[EXERCISE AIM] From the entries below, retype only the lines from the one with "प्राथमिकता दिँदै आयोजना" through the one with "गरिएको हो ।", exactly as written.

[RECORDS PROVIDED]
^^^^^^^^^^^^^^^^

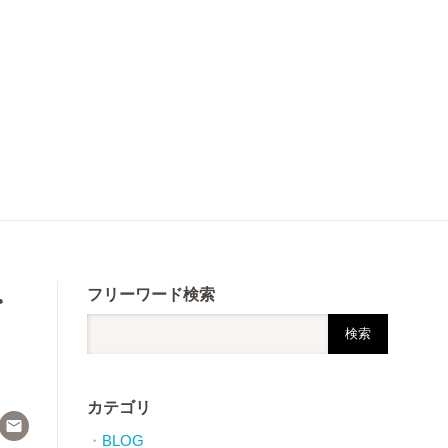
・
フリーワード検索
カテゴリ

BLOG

^^^^^^^^^^^^^^^^

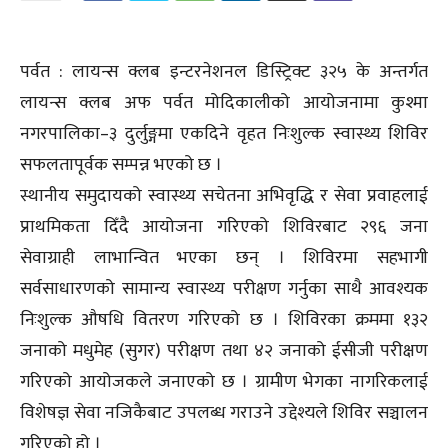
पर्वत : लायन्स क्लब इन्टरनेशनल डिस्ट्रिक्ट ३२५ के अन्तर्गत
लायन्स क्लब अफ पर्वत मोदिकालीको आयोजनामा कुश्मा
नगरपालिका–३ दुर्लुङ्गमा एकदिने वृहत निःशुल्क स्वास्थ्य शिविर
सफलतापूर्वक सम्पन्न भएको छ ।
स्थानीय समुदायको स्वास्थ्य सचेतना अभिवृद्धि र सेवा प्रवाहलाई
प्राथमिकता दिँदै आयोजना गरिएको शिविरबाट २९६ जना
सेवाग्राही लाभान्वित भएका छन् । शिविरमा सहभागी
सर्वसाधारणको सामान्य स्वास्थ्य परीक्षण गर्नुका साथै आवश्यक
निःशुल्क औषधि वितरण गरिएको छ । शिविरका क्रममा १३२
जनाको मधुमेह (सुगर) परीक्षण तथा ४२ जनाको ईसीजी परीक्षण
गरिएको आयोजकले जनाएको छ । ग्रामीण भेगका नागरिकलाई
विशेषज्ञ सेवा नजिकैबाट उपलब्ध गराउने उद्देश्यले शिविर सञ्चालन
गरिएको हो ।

^^^^^^^^^^^^^^^^

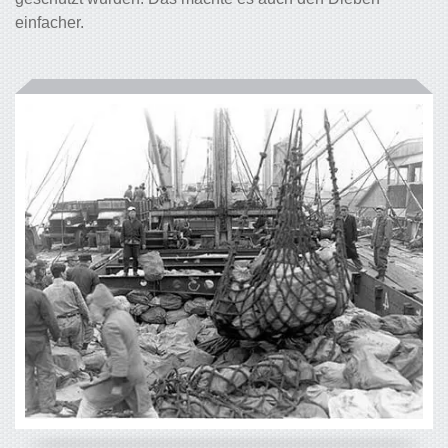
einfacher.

^^^^^^^^^^^^^^^^

[RESULT OF THIS EXERCISE]
प्राथमिकता दिँदै आयोजना गरिएको शिविरबाट २९६ जना
सेवाग्राही लाभान्वित भएका छन् । शिविरमा सहभागी
सर्वसाधारणको सामान्य स्वास्थ्य परीक्षण गर्नुका साथै आवश्यक
निःशुल्क औषधि वितरण गरिएको छ । शिविरका क्रममा १३२
जनाको मधुमेह (सुगर) परीक्षण तथा ४२ जनाको ईसीजी परीक्षण
गरिएको आयोजकले जनाएको छ । ग्रामीण भेगका नागरिकलाई
विशेषज्ञ सेवा नजिकैबाट उपलब्ध गराउने उद्देश्यले शिविर सञ्चालन
गरिएको हो ।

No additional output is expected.